Four Yankees among most improved prospects

Cave. (AP)
Cave. (AP)

Dan Szymborski used his ZiPS system to find the position player and pitching prospects who have improved their stock the most this season. In a nutshell, he compared each player’s preseason projection to their current projection. He lists 18 prospects total and four are Yankees:

  • RHP Chance Adams: 5.32 ERA preseason to 4.35 ERA now
  • OF Jake Cave: .617 OPS preseason to .709 OPS now
  • 1B Garrett Cooper: .679 OPS preseason to .751 OPS now
  • RHP Domingo German: 5.70 ERA preseason to 4.88 ERA now

SS Gleyber Torres and OF Billy McKinney were among the honorable mentions. The Cave projection is most interesting to me because ZiPS basically says he made the jump from non-prospect to potential fourth outfielder this season. From the write-up:

Of the 1,400 projections for hitters run by ZiPS coming into 2017 (about 1,250 “official” ones and 150 for prospects at very low levels for which I have little confidence), only four players got a larger boost than Cave’s 92-point OPS boost: Ryan Zimmerman, Aaron Judge, Justin Smoak and Zack Cozart.

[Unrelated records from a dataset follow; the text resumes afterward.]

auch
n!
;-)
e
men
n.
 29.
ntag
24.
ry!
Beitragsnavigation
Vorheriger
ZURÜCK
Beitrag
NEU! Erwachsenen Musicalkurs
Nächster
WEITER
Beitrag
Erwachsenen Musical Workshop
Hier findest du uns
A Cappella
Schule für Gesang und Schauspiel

ZiPS still isn’t convinced Cave will be more than a fourth outfielder, but it’s damn hard to add 100 points of OPS to a projection in four months.

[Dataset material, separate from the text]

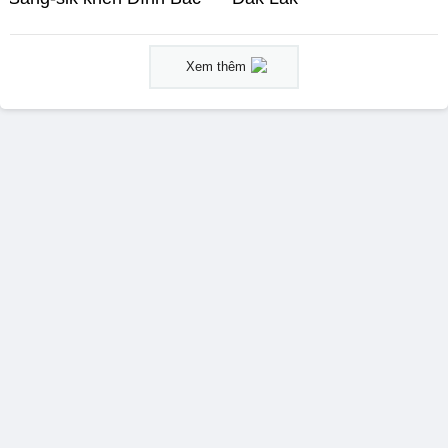
Xem thêm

Huh. Cave will be a minor league free agent this offseason and I think it’s likely the Yankees will add him to the 40-man roster and make sure he doesn’t get away. He is going to be 25 in December, so he’s not super young, but hit .343/.387/.610 (176 wRC+) with 13 homers in 54 Triple-A games while playing center field, and you’re going to make yourself worth keeping around.

Electronic strike zone not on the horizon

No surprise here, but commissioner Rob Manfred told Anthony Castrovince the league is not close to implementing an electronic strike zone. The technology isn’t there yet, and even once it is available, Manfred is leery of moving away from human umpires. Balls and strikes are everything to umpires. I suspect they’ll fight an electronic strike zone tooth and nail when the time comes.

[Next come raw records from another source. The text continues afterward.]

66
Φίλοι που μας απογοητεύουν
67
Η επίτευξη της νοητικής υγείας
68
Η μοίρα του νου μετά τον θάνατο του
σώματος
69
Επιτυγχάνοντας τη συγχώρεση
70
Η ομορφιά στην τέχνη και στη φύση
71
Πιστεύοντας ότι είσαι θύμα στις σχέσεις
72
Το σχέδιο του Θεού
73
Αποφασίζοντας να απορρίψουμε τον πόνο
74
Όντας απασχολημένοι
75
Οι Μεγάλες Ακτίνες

Personally, I don’t have much interest in an electronic strike zone. Yes, I would like the umpires to be better behind the plate, but I feel like an electronic zone would take more away from the game than it would provide. Consistency is boring. Also, I get the sense that shifting to an electronic strike zone would have some unintended consequences. We could see some pretty drastic shifts in pitcher (and therefore hitter) performance with an unambiguous zone.

Jeter becomes a dad

And finally, Derek Jeter is now officially a father. Derek and Hannah welcomed their daughter, Bella Raine Jeter, into the world on Thursday, it was announced on The Players’ Tribune (of course). Congrats to them. Not a bad gene pool to come from, huh?